Exploring Cooperative Car-Sharing Initiatives in Rural Friesland: Addressing Mobility Challenges and Enhancing Social Justice Outcomes
Summary
This thesis investigates the potential of cooperative car-sharing initiatives, developed by local energy cooperatives, to address rural mobility challenges, and promote socially justice. The study examines how such initiatives operate at the nexus of housing-energy-mobility, with a particular focus on the case study of Buurtbestuurders in the province of Friesland. Against conditions of increasing car dependency and declining public transport, local energy cooperatives have begun offering shared electric vehicles as part of a broader grassroots sustainability effort. The study examines whether such initiatives can serve as inclusive and effective mobility solutions in structurally disadvantaged rural contexts.
In order to achieve this the study uses a qualitative single case study methodology informed by the theoretical frameworks of justice theory, Self-Determination Theory, Multi-level-Perspective, grassroots innovations and Social-Practice Theory. Data were collected through 22 semi-structured interviews with stakeholders including, energy cooperatives, users, Buurtbestuurders network members, and experts. This was supplemented by user survey data. The study examines adoption trends, user experience, motivations, and governance in six pilot locations.
Findings reveal that although Buurtbestuurders embodies features of grassroots innovation, its transformative capacity is constrained by governance fragmentation, uneven local embedding, and limited inclusivity. Adoption varied widely among villages, influenced by local coordination, situational relevance, and the presence of community leadership. In contexts where these conditions aligned, the initiative contributed to modest behavioural change and increased visibility of sustainability efforts. However, in most locations the shared vehicles functioned primarily as supplementary resources, rather than replacing private car ownership. Governance gaps undermined the initiative’s transformative potential.

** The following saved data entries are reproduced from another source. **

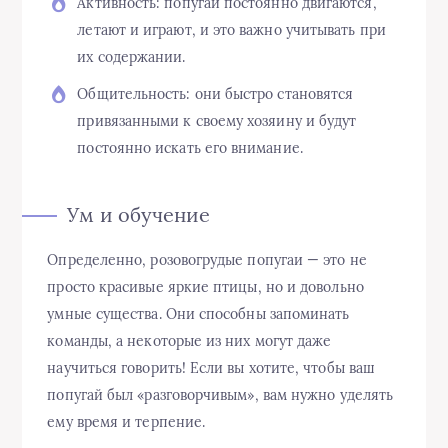
Активность: попугаи постоянно двигаются,
летают и играют, и это важно учитывать при
их содержании.
Общительность: они быстро становятся
привязанными к своему хозяину и будут
постоянно искать его внимание.
Ум и обучение
Определенно, розовогрудые попугаи — это не
просто красивые яркие птицы, но и довольно
умные существа. Они способны запоминать
команды, а некоторые из них могут даже
научиться говорить! Если вы хотите, чтобы ваш
попугай был «разговорчивым», вам нужно уделять
ему время и терпение.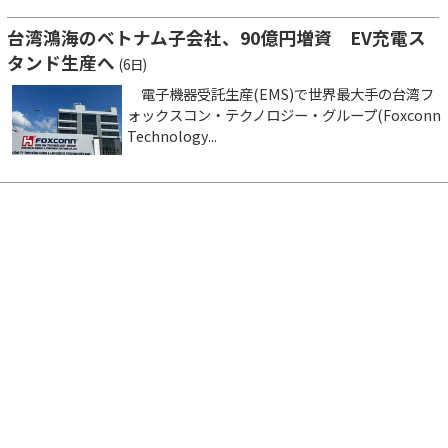
台湾鴻海のベトナム子会社、90億円増資 EV充電ス
タンド生産へ
(6日)
電子機器受託生産(EMS)で世界最大手の台湾フ
ォックスコン・テクノロジー・グループ(Foxconn
Technology...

From a just nexus perspective, which emphasizes socially equitable integration across energy, mobility, and housing systems, the initiative’s impact remains minimal. Although energy profits supported mobility, social integration was lacking, and access required digital and financial capital. Therefore, rather than addressing exclusion, the project risks reproducing it. The analysis reveals a lack of participatory problem exploration and a misalignment between institutional support and grassroots ambitions.

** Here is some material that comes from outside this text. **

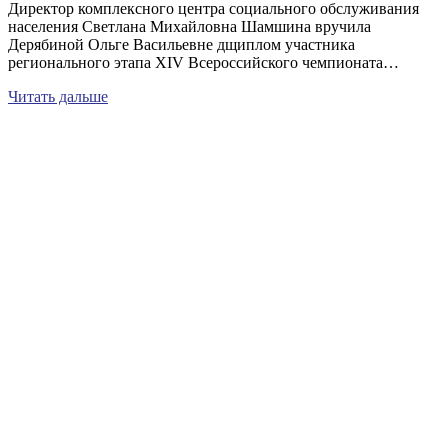
Директор комплексного центра социального обслуживания
населения Светлана Михайловна Шамшина вручила
Дерябиной Ольге Васильевне дщиплом участника
регионального этапа XIV Всероссийского чемпионата…
Читать дальше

The study concludes that cooperative car-sharing has potential as a sustainability intervention, but its systemic effects require more robust governance frameworks, inclusive design and a deeper integration into local society. To realise its full potential, the initiative must move beyond experimental framing and address its institutional, technical, and social limitations. Policy recommendations include professionalising coordination, financial clarity, and integrating shared mobility into a just nexus approach. This way the cooperative car-sharing initiative in Friesland will be able to address mobility challenges and enhance social justice.